How To Protect Yourself From Hackers

Michael James, Computer Repair Technician says, “It will ask you to
send them three hundred dollars and they'll make it go away. Now obviously if
the FBI really had anything on you they'd be coming in with a search
warrant.”

Michael James is a
computer repair technician and he says his phone has been ringing off the hook
to repair computers infected with the latest “FBI” virus.

It's called
“scam ware” or “ransom ware” and it's designed to lock you
out of your computer and demand hundreds of dollars from you.

Michael McWhirk is a
certified ethical hacker and that means he's one of the good guys.

He says the best way to
prevent hacking is staying up to date.

Michael McWhirk, Certified
Ethical Hacker says, “Always use secure
passwords, make them complex and long.
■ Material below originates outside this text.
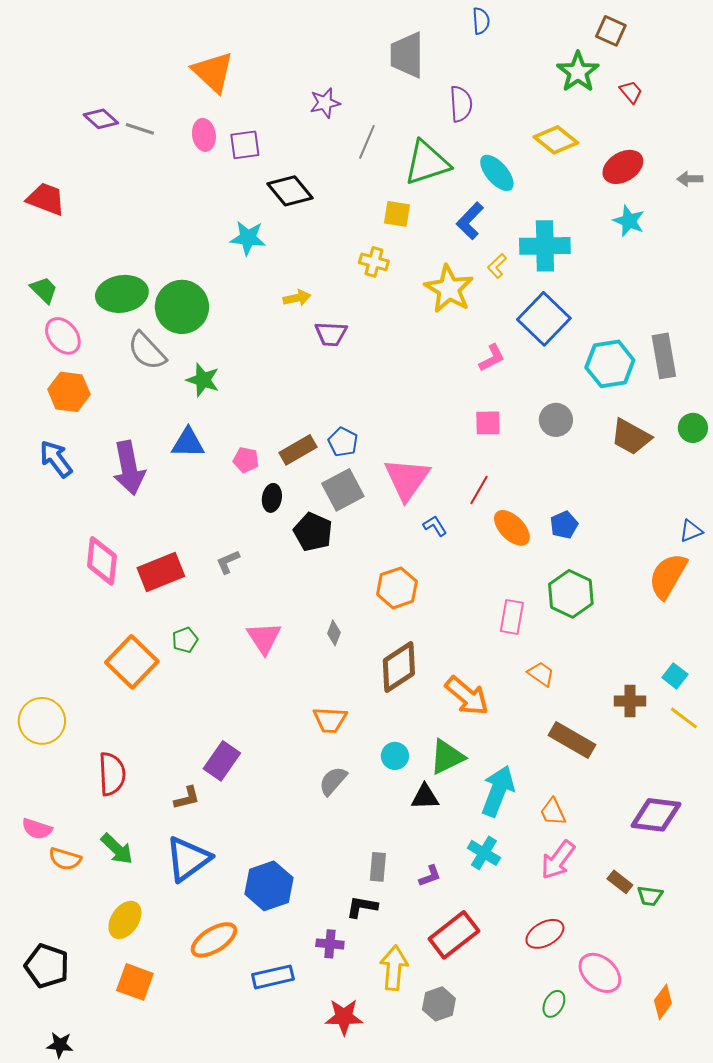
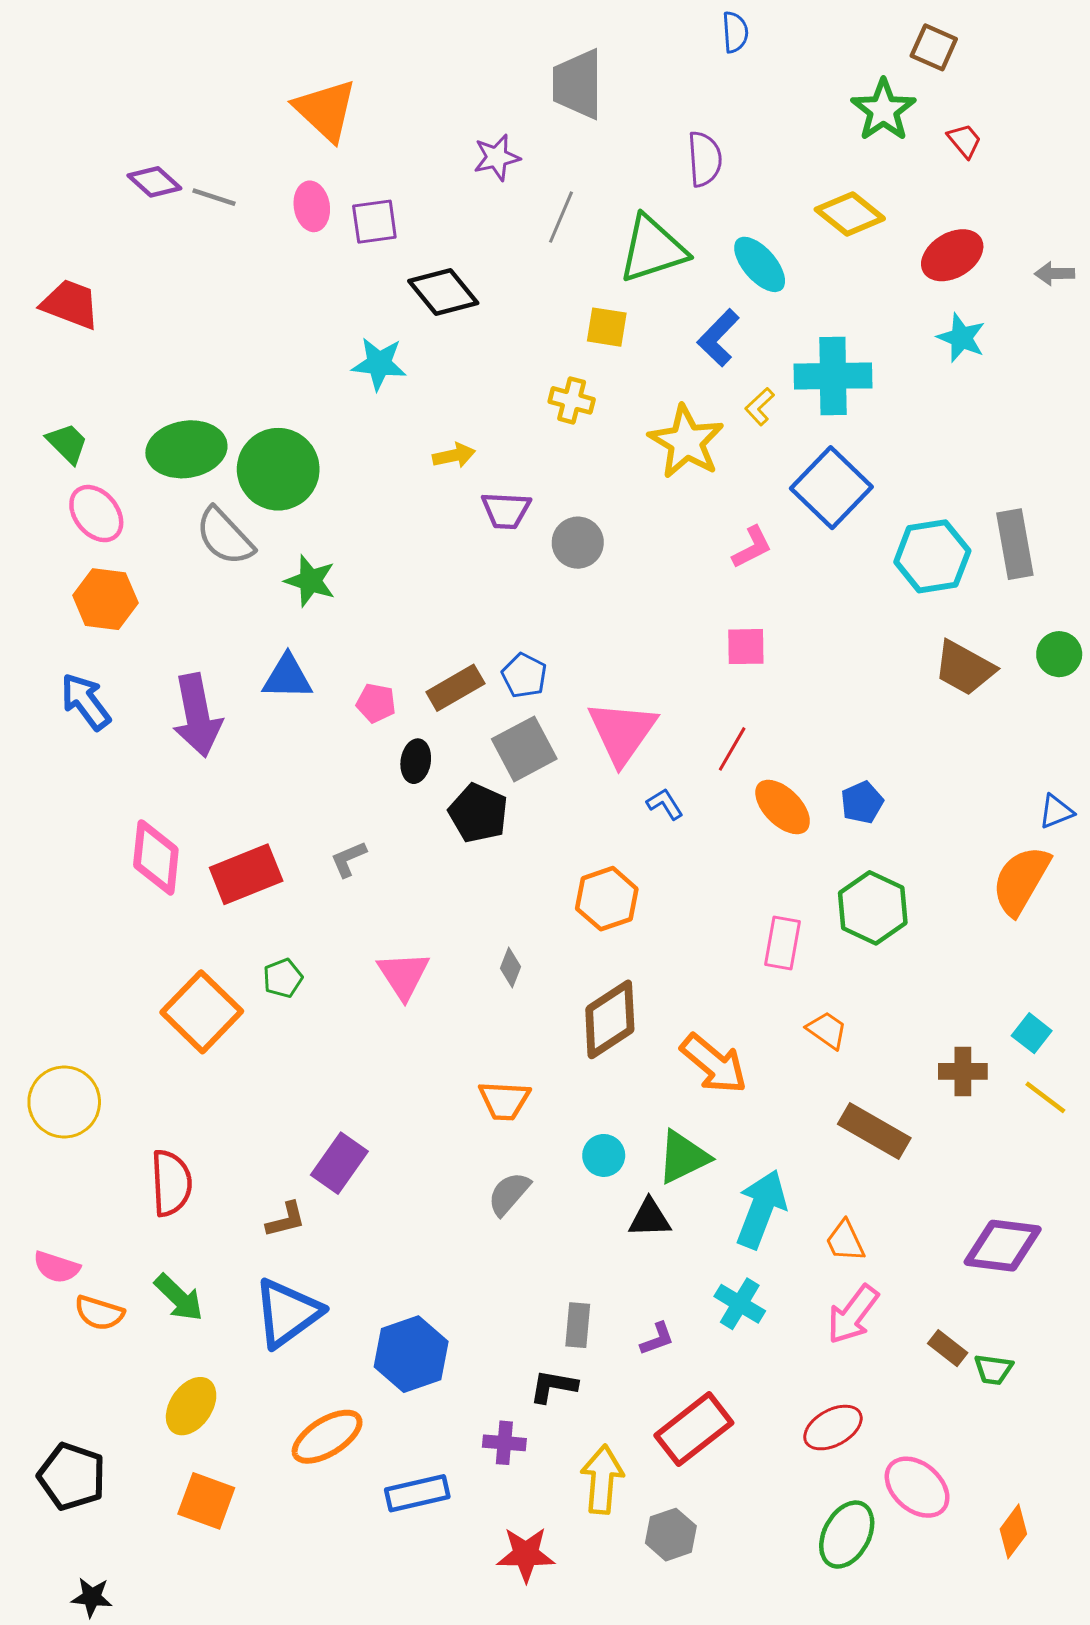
gray trapezoid: (407, 55) -> (578, 84), moved
gray circle: (556, 420) -> (578, 543), moved
green ellipse: (554, 1004) -> (847, 1535), size x1.6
I would never reuse the same password
from multiple sites. Try and have a different password for every site. Make
sure your anti virus software is up to date.”

But what about the newer
cars with computers inside them? Are they vulnerable, too?

Michael McWhirk, Certified
Ethical Hacker says, “If hackers have
physical access to the onboard control unit, then, yeah, they could take
control of the car, they could disable the breaks, disable power
steering.”

McWhirk says the technology
is not there yet for hackers to *remotely* take over your car.

Michael McWhirk, Certified
Ethical Hacker says, “People don't need to
worry that they're driving down the street and all of the sudden their breaks
aren't going to work because of a hacker.”

Bottom line, James says to
treat your computers like you do your home. Lock them up.

Michael James, Computer Repair Technician says, “It's like leaving
your house and leaving all of your doors wide open. You wouldn't do that. You
would lock it and make sure it's secure before you leave to go somewhere.”

Reporting in Augusta,
meteorologist Jason Nappi, WJBF, News Channel 6.